Betrayed Macron Says Will Continue Lebanon Efforts, Eyes Hezbollah

FILE PHOTO: French President Emmanuel Macron and Lebanon's President Michel Aoun wear protective face masks as they meet following Tuesday's blast in Beirut's port area, at the presidential palace in Baabda, Lebanon August 6, 2020. REUTERS/Mohamed Azakir

By John Irish and Matthias Blamont

PARIS, Sept 27 (Reuters) – French President Emmanuel Macron admonished Lebanon’s leaders on Sunday for serving their own interests ahead of their country and vowed to push ahead with efforts to prevent chaos, but appeared to have no back up plan should his initiative fail.

Lebanon’s prime minister-designate, Mustapha Adib, quit on Saturday after failing to line up a non-partisan cabinet, dealing a blow to a French plan aimed at rallying sectarian leaders to tackle the country’s crisis.

“I am ashamed of Lebanon’s political leaders,” Macron told a news conference in Paris. “The leaders did not want, clearly and resolutely, to respect the commitments made to France and the international community. They decided to betray this commitment.”

For the first time, Macron also specifically questioned the role of the heavily armed Hezbollah and the influence of Iran, saying that the group needed to lift its ambiguity on the political arena.

Adib was picked on Aug. 31 to form a cabinet after Macron’s intervention secured a consensus on naming him in a country where power is shared out between Muslims and Christians.

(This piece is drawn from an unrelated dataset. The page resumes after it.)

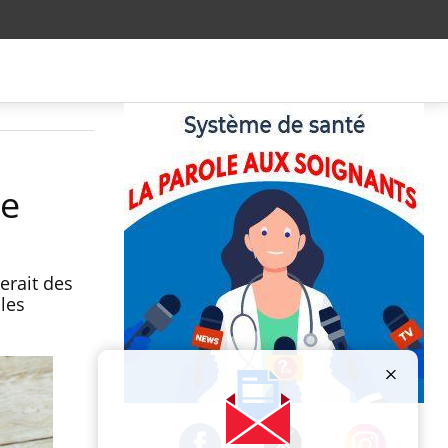
te
erait des
 les
Publicité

Under the French roadmap, the new government would take steps to tackle corruption and implement reforms needed to trigger billions of dollars of international aid to fix an economy crushed by a huge debt.

But there was deadlock over a demand by Lebanon’s two main Shi’ite groups, Amal and Hezbollah, that they name several ministers, including for finance, who will have a big role in drawing up economic rescue plans.

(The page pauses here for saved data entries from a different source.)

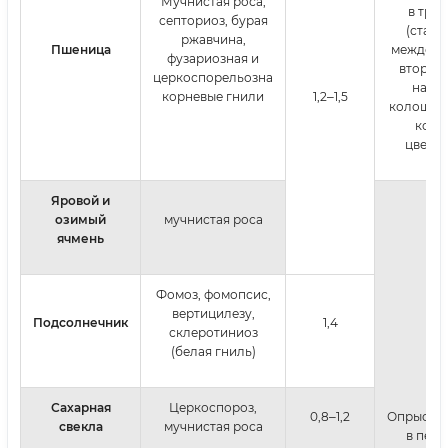
Мучнистая роса,
в труб
септориоз, бурая
(стади
ржавчина,
Пшеница
междоуз
фузариозная и
второй 
церкоспорельозна
нача
корневые гнили
1,2‒1,5
колошен
конц
цвете
Яровой и
озимый
мучнистая роса
ячмень
Фомоз, фомопсис,
вертицилезу,
Подсолнечник
1,4
склеротиниоз
(белая гниль)
Сахарная
Церкоспороз,
0,8‒1,2
Опрыски
свекла
мучнистая роса
в пер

Macron, who also took a swipe at leading Sunni Muslim politician Saad al-Hariri, criticised both parties for blocking efforts to form a government by a mid-September deadline.

“Hezbollah can’t be at the same time an army at war with Israel, an unrestrained militia against civilians in Syria and a respectable party in Lebanon,” Macron said, adding that he saw no evidence Tehran was interfering in his initiative.

“Is it really a political party or does it proceed just in a logic dictated by Iran, and its terrorist forces? I want us to see if in the next few weeks something is possible. I’m not naive.”

Macron said he would convene international partners within 20 days to assess where his efforts stood and hold an aid conference by the end of October.

Describing the events of the last few days as a betrayal, he said political leaders had chosen “to deliver Lebanon to the game of foreign powers”, destabilising the region further.

He warned them that they had 4-6 weeks to play ball. When asked whether sanctions were on the table, he said he would only consider them at a later stage in conjunction with other powers because he could not see their use for now.

“This is a system of terror. This system is no longer advancing and a few dozen people are bringing down a country and its people,” Macron said. “The French initiative will persist. My commitment … will not falter.”